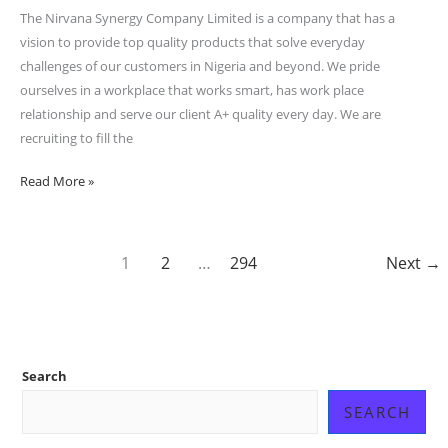
Synergy
The Nirvana Synergy Company Limited is a company that has a
Company
vision to provide top quality products that solve everyday
Limited
challenges of our customers in Nigeria and beyond. We pride
ourselves in a workplace that works smart, has work place
relationship and serve our client A+ quality every day. We are
recruiting to fill the
Read More »
1
2
…
294
Next
→
Search
SEARCH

Work order:
Your reply should hold all the lines from the listing above in which "Limited" appears.

Result of this exercise:
The Nirvana Synergy Company Limited is a company that has a
Limited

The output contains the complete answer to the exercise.